There are lots of stories on the web about how to do an oracle installation. For de-installations there a not so many notes around. Until oracle 10g life was fairly simple, you could just run de oui from $ORACLE_HOME/oui/bin/runInstaller, select the ORACLE_HOME to de-install, wait for the process to complete and remove the ORACLE_HOME directory from the filesystem.
10gR2
Then came oracle 10gR2, with a little surprise, it not only de-installed the requesten ORACLE_HOME as an extra 'service' for customers, it also removed the SQL*net files, sqlnet.ora, tnsnames.ora and listener.ora. If you happen to use the files from the ORACLE_HOME/network/admin/ location, you would have thrown them away any way so that would not be a big deal. However, if you have them in a location specified by TNS_ADMIN, or in one of the other default locations like /etc/ or /var/opt/oracle/, they are removed from there also. Sometimes this might be ok but in a case where you have multiple ORACLE_HOMES for multiple Oracle databases this certainly is not what you would have wanted.

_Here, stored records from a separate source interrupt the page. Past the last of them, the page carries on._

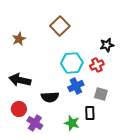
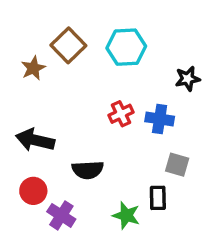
brown square: (60, 26) -> (68, 45), moved
cyan hexagon: (72, 63) -> (126, 47), moved
red cross: (97, 65) -> (121, 114), moved
blue cross: (76, 86) -> (160, 119), moved, turned 35

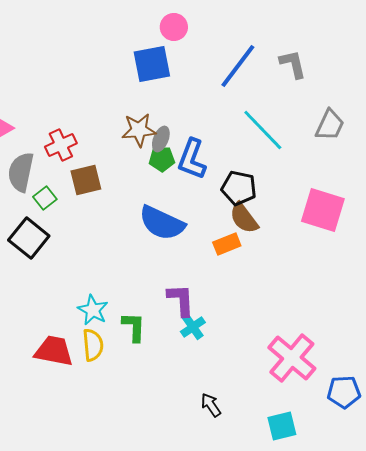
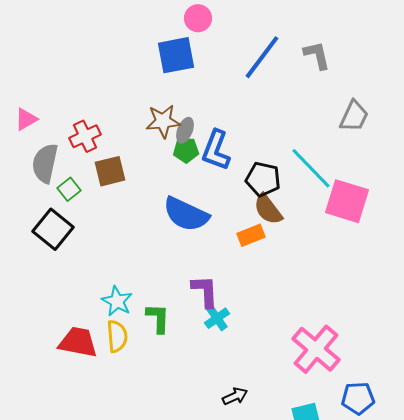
cyan line: (263, 130) -> (311, 168), moved
blue pentagon: (344, 392) -> (358, 398), moved
black arrow: (211, 405) -> (235, 396), turned 100

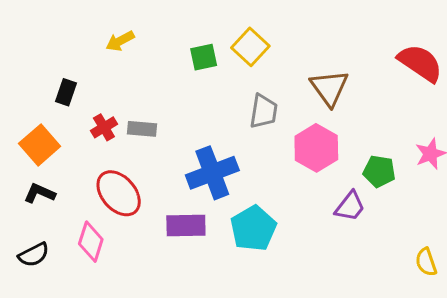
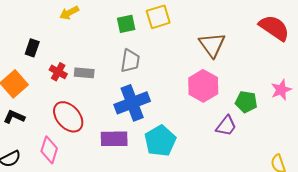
yellow square: (250, 47) -> (158, 17), turned 30
gray trapezoid: (264, 111) -> (130, 61), moved
red cross: (104, 127) -> (58, 72), turned -30

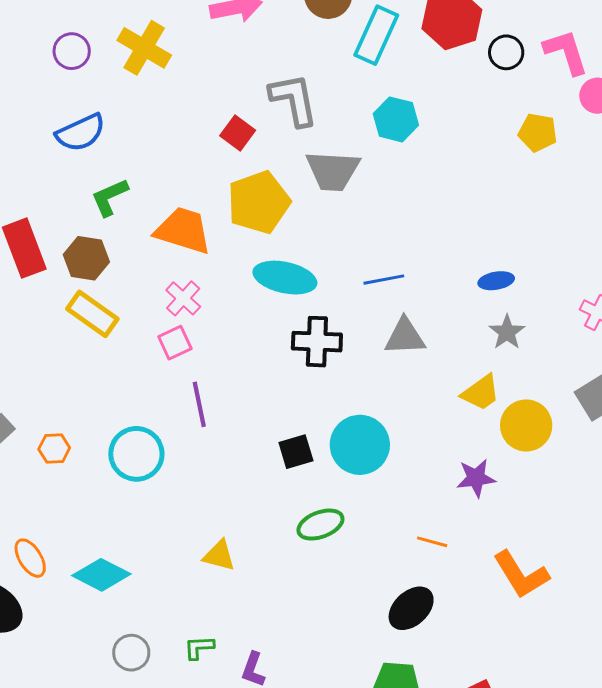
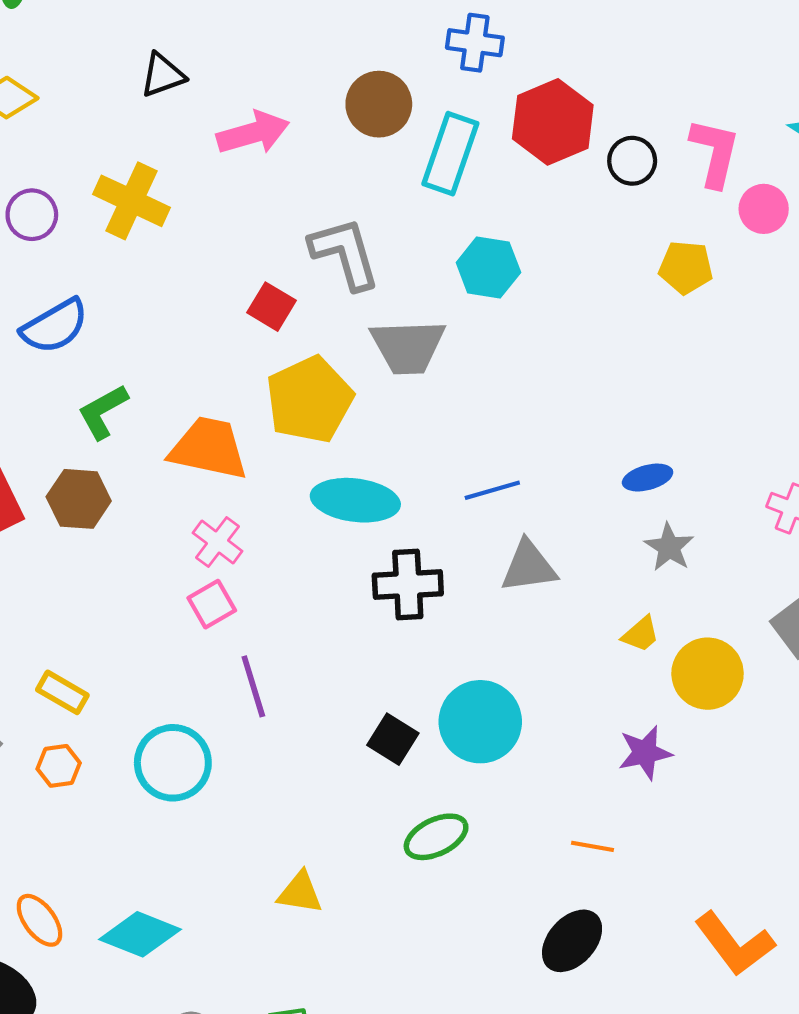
pink L-shape: (566, 52) -> (715, 153), turned 36
yellow rectangle: (92, 314) -> (62, 692), moved, size x0.7
yellow trapezoid: (481, 393) -> (641, 634), size x0.7
black square: (296, 452) -> (393, 739), turned -36
orange L-shape: (521, 575) -> (735, 944), moved

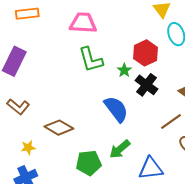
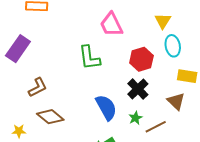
pink trapezoid: (83, 23) -> (111, 25), moved, turned -128
green star: (124, 70) -> (135, 118), moved
brown L-shape: (18, 107) -> (38, 87), moved, turned -75

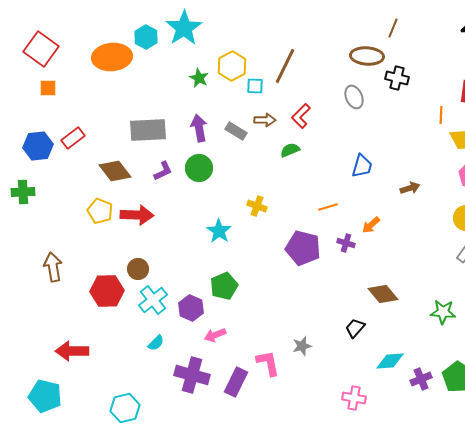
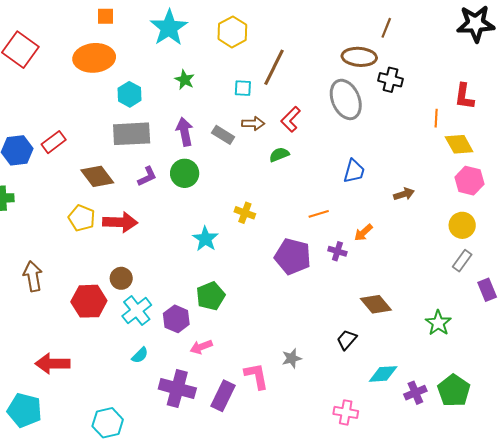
cyan hexagon: (146, 37) -> (129, 94), moved
yellow hexagon: (232, 66) -> (232, 32), moved
orange square: (48, 88) -> (106, 16), moved
gray ellipse: (354, 97) -> (346, 99), size x1.6
green star: (443, 312) -> (438, 323), turned 30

In order to prevent the unwanted removal of the SQL*net files, we can force the installer to only visit the location pointed to by TNS_ADMIN. What I do in this case is:
export TNS_ADMIN=$ORACLE_HOME/network/admin
$ORACLE_HOME/oui/bin/runInstaller
and remove the ORACLE_HOME. Now the installer only removes the SQL*net files from the ORACLE_HOME/network/admin that you were to remove any way so that is no big deal.
11gR2
Release 11g has even more surprises in it's sleeve, it also removes the oratab file. For this I did not - yet - find a solution. I don't like this. This removal comes from one of the root scripts that we need to run to complete the task, in the case of removing the clusterware installation, so we could adjust those scripts not to do this but I really wonder why Oracle thinks to help the customers this way. This is not the help that I think customers need. It would be OK if we were given a choice, remote the administration files, or not. Removing the bluntly as they do now .... No, please don't.